The tumours of mice with colon cancer diminished with size and number when the animals were fed cranberry extracts, in an experiment by researchers at the University of Massachusetts, Dartmouth.
They are now trying to identify the molecules in the fruit responsible, which they say could lead to a better understanding of the anti-cancer potentia.
The research was presented at the 250th National Meeting & Exposition of the American Chemical Society (ACS), in Boston.
Colon cancer, a common form of the disease in western countries, offers a good target for a dietary treatment, one of the researchers, Dr Catherine Neto said.
“Cranberry extracts may also afford protection toward other cancers, but it seems reasonable to look at colon cancer,” she says. “Cranberry constituents and metabolites should be bioavailable to the colon as digestion proceeds.”
In previous studies, Neto and her colleagues found that chemicals derived from cranberry extracts could selectively kill off colon tumour cells in laboratory dishes.
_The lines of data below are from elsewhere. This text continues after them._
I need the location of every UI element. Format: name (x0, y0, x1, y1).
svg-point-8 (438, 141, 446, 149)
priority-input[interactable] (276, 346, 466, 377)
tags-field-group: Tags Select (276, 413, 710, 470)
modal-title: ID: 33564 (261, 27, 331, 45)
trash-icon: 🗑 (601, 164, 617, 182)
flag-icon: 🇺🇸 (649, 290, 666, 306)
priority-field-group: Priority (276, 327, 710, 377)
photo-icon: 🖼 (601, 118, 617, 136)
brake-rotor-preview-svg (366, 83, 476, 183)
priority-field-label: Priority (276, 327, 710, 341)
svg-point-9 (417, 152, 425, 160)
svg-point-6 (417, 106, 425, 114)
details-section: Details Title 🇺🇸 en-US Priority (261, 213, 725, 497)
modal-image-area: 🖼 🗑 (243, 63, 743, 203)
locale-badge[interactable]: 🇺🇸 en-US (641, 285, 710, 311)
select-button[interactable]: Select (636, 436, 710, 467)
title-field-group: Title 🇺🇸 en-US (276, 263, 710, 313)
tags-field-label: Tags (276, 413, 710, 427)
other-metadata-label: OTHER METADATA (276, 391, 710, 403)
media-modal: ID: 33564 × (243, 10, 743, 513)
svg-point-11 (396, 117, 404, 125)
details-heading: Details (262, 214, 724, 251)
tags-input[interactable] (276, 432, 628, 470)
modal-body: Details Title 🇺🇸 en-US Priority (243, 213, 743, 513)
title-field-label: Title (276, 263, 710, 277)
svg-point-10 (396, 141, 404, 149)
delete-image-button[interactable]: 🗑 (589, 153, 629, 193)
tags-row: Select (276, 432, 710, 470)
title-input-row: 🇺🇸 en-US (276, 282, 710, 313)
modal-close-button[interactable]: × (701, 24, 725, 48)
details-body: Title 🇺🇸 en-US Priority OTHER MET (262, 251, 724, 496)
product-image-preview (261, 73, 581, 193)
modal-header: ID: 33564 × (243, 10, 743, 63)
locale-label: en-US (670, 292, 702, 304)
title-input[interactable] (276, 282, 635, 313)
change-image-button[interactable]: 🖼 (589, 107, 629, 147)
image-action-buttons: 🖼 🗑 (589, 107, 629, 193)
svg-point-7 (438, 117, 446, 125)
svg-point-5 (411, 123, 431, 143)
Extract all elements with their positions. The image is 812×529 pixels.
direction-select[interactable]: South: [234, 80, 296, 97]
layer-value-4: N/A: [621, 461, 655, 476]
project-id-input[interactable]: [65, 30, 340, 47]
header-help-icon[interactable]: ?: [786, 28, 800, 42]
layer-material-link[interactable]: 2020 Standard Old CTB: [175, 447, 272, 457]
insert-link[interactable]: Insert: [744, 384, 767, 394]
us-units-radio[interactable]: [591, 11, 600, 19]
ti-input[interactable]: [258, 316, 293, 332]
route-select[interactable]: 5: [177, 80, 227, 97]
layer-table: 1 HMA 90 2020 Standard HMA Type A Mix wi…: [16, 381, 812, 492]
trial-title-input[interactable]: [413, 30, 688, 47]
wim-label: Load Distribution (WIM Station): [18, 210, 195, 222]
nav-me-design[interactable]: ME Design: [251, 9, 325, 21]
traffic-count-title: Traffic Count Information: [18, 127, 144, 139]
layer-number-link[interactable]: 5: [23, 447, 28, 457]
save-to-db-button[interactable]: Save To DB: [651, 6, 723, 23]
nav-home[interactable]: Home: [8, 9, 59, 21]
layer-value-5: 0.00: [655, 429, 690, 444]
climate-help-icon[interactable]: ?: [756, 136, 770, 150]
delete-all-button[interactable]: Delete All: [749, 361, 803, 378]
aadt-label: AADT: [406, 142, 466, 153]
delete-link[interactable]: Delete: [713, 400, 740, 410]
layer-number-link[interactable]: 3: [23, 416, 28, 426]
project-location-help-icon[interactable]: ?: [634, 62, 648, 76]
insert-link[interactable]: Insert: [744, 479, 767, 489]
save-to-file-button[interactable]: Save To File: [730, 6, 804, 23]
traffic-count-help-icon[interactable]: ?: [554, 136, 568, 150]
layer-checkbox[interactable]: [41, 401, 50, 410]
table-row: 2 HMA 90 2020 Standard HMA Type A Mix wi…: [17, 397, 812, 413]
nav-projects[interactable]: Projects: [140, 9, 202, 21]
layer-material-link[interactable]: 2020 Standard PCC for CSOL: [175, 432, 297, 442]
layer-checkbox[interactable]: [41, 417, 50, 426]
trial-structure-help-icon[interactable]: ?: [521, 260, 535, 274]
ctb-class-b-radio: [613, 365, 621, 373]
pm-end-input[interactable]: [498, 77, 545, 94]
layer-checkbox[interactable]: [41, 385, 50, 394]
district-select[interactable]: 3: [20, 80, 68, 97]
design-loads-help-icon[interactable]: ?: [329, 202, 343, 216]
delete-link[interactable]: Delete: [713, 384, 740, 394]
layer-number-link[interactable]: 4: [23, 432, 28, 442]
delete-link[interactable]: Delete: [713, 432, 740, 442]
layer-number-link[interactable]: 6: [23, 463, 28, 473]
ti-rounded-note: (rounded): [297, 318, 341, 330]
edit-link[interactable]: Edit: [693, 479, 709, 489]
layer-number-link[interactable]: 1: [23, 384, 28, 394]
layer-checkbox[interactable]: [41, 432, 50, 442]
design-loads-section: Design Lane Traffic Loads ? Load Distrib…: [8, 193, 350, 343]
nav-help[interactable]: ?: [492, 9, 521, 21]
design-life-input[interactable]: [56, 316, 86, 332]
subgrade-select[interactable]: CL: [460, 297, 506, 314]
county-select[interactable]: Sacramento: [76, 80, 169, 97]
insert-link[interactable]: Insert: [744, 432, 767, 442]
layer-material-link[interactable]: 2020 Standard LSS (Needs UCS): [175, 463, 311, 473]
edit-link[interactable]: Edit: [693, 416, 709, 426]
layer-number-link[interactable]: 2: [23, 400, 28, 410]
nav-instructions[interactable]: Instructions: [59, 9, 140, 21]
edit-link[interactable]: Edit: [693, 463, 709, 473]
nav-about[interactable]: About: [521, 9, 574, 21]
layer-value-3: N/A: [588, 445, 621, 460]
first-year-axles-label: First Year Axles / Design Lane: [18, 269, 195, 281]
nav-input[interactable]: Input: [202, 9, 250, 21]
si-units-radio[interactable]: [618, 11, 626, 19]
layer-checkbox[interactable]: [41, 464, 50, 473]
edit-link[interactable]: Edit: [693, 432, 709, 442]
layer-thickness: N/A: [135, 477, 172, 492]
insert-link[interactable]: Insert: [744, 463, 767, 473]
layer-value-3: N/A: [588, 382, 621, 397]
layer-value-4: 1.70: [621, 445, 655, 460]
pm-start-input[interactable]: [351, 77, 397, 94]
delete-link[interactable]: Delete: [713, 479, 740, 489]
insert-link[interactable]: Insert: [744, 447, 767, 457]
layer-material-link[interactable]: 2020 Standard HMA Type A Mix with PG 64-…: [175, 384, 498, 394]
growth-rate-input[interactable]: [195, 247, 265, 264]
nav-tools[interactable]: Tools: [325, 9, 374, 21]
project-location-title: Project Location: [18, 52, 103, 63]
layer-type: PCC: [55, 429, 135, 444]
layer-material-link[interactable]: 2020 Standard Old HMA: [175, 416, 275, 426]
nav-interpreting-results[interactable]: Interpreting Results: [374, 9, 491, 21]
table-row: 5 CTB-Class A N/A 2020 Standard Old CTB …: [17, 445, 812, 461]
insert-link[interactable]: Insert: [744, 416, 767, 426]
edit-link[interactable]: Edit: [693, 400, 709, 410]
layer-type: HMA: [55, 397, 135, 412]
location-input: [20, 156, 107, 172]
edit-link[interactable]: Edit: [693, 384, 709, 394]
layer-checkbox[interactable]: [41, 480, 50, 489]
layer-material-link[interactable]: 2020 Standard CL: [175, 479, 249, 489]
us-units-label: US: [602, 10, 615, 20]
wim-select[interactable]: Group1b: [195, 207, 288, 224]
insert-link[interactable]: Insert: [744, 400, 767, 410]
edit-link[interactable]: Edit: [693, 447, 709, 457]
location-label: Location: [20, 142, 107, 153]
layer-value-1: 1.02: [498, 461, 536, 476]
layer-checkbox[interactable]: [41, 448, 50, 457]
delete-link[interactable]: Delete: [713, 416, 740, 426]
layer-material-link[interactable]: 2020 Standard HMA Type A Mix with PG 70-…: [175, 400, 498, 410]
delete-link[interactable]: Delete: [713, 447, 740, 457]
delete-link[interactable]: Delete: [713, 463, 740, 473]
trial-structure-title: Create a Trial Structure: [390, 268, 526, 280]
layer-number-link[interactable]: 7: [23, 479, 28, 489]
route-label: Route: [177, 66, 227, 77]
“We’ve identified several compounds in cranberry extracts over the years that seemed promising, but we’ve always wanted to look at what happens with the compounds in an animal model of cancer,” Neto says.
This led to a collaboration with Hang Xiao of the University of Massachusetts, Amherst. His team had developed a mouse model that mimics the type of colon cancer associated with colitis, an inflammatory bowel condition that affects hundreds of thousands of people in the U.S. alone.